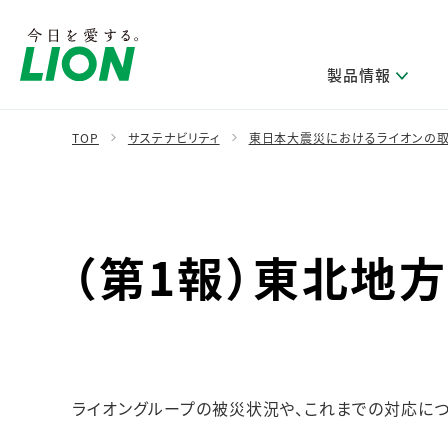
製品情報
TOP
サステナビリティ
東日本大震災におけるライオンの
製品を探す
ライオンのサステナビリティ
新卒採用
研究開発方針・本部長メッセージ
IRニュース
企業理念
ニュースリリース
ブランドから探す
トップメッセージ
新卒採用2028
研究開発領域
経営方針・体制
トップメッセージ
（第1報）東北地
カテゴリから探す
考え方と推進体制
企業理解イベント
コア技術
重要課題（マテリアリティ）特定のプロセス
財務・業績情報
経営戦略・中期経営計画
製品一覧
キャリア採用
主な研究部門
環境
新製品一覧
株主・株式情報
ライオンの歴史
基盤技術研究
エコ製品一覧
サステナブルな地球環境への取組み推進
製品開発研究
個人投資家のみなさまへ
製造終了品一覧
社会
ライオングループの被災状況や、これまでの対応につ
生産技術研究
健康な生活習慣づくり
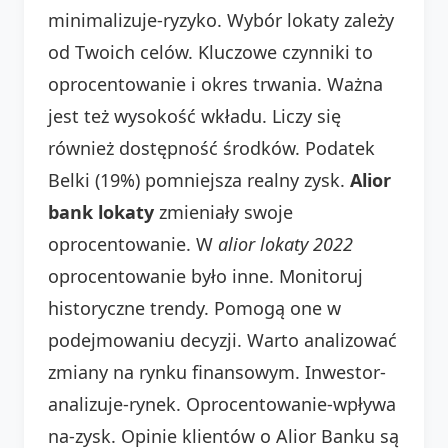
minimalizuje-ryzyko. Wybór lokaty zależy
od Twoich celów. Kluczowe czynniki to
oprocentowanie i okres trwania. Ważna
jest też wysokość wkładu. Liczy się
również dostępność środków. Podatek
Belki (19%) pomniejsza realny zysk.
Alior
bank lokaty
zmieniały swoje
oprocentowanie. W
alior lokaty 2022
oprocentowanie było inne. Monitoruj
historyczne trendy. Pomogą one w
podejmowaniu decyzji. Warto analizować
zmiany na rynku finansowym. Inwestor-
analizuje-rynek. Oprocentowanie-wpływa
na-zysk. Opinie klientów o Alior Banku są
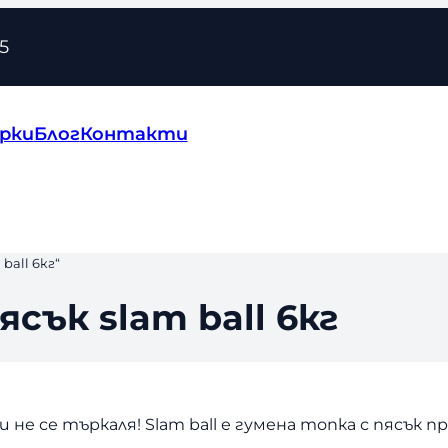
5
рки
Блог
Контакти
all 6кг“
сък slam ball 6кг
и не се търкаля! Slam ball е гумена топка с пясък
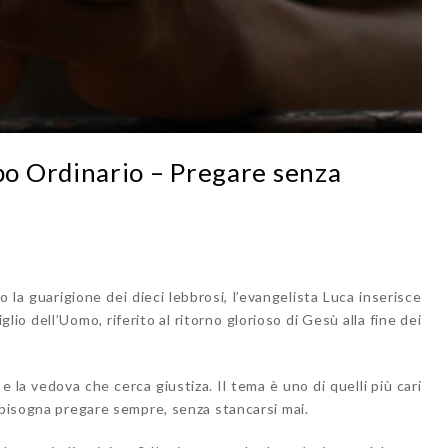
o Ordinario – Pregare senza
la guarigione dei dieci lebbrosi, l’evangelista Luca inserisce
glio dell’Uomo, riferito al ritorno glorioso di Gesù alla fine dei
 e la vedova che cerca giustiza. Il tema è uno di quelli più cari
 bisogna pregare sempre, senza stancarsi mai.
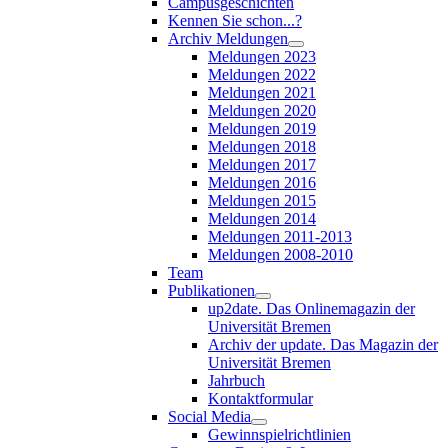
Campusgeschichten
Kennen Sie schon...?
Archiv Meldungen
Meldungen 2023
Meldungen 2022
Meldungen 2021
Meldungen 2020
Meldungen 2019
Meldungen 2018
Meldungen 2017
Meldungen 2016
Meldungen 2015
Meldungen 2014
Meldungen 2011-2013
Meldungen 2008-2010
Team
Publikationen
up2date. Das Onlinemagazin der
Universität Bremen
Archiv der update. Das Magazin der
Universität Bremen
Jahrbuch
Kontaktformular
Social Media
Gewinnspielrichtlinien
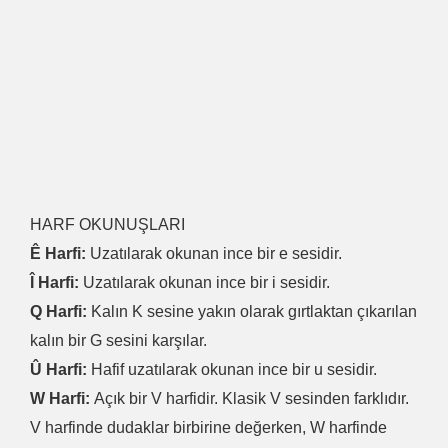
HARF OKUNUŞLARI
Ê Harfi:
Uzatılarak okunan ince bir e sesidir.
Î Harfi:
Uzatılarak okunan ince bir i sesidir.
Q Harfi:
Kalın K sesine yakın olarak gırtlaktan çıkarılan
kalın bir G sesini karşılar.
Û Harfi:
Hafif uzatılarak okunan ince bir u sesidir.
W Harfi:
Açık bir V harfidir. Klasik V sesinden farklıdır.
V harfinde dudaklar birbirine değerken, W harfinde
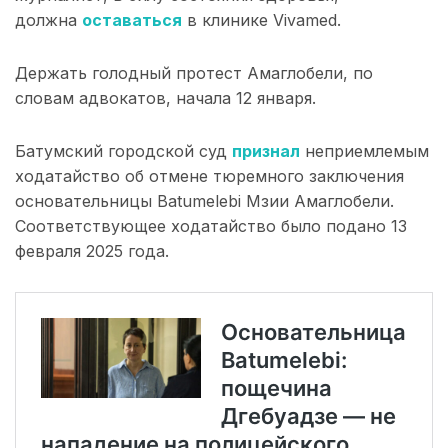
должна
оставаться
в клинике Vivamed.
Держать голодный протест Амаглобели, по
словам адвокатов, начала 12 января.
Батумский городской суд
признал
неприемлемым
ходатайство об отмене тюремного заключения
основательницы Batumelebi Мзии Амаглобели.
Соответствующее ходатайство было подано 13
февраля 2025 года.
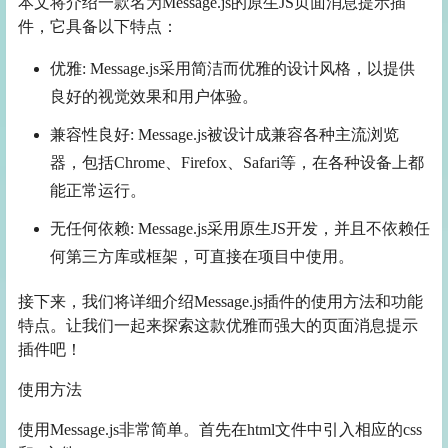
本文将介绍一款名为Message.js的原生JS页面消息提示插
件，它具备以下特点：
优雅: Message.js采用简洁而优雅的设计风格，以提供
良好的视觉效果和用户体验。
兼容性良好: Message.js被设计成兼容各种主流浏览
器，包括Chrome、Firefox、Safari等，在各种设备上都
能正常运行。
无任何依赖: Message.js采用原生JS开发，并且不依赖任
何第三方库或框架，可直接在项目中使用。
接下来，我们将详细介绍Message.js插件的使用方法和功能
特点。让我们一起来探索这款优雅而强大的页面消息提示
插件吧！
使用方法
使用Message.js非常简单。首先在html文件中引入相应的css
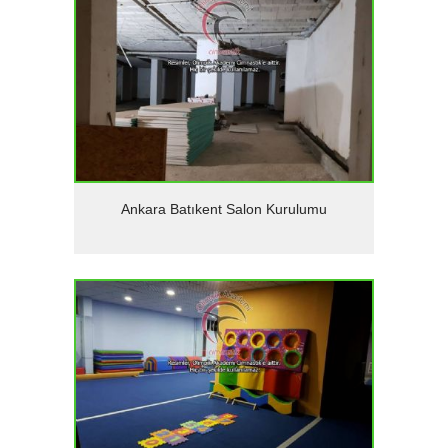
Detaylar
Ankara Batıkent Salon Kurulumu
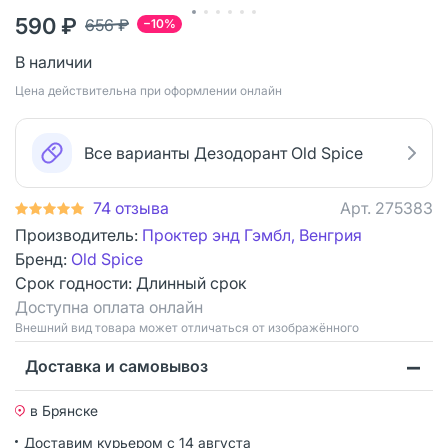
590 ₽
656 ₽
−10%
В наличии
Цена действительна при оформлении онлайн
Все варианты Дезодорант Old Spice
74 отзыва
Арт.
275383
Производитель:
Проктер энд Гэмбл, Венгрия
Бренд:
Old Spice
Срок годности:
Длинный срок
Доступна оплата онлайн
Bнешний вид товара может отличаться от изображённого
Доставка и самовывоз
в Брянске
Доставим курьером
с 14 августа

Required work: Look through the listing above and copy each line where the string "ince" occurs.

Solution to this problem:
Uzatılarak okunan ince bir e sesidir.
Uzatılarak okunan ince bir i sesidir.
Hafif uzatılarak okunan ince bir u sesidir.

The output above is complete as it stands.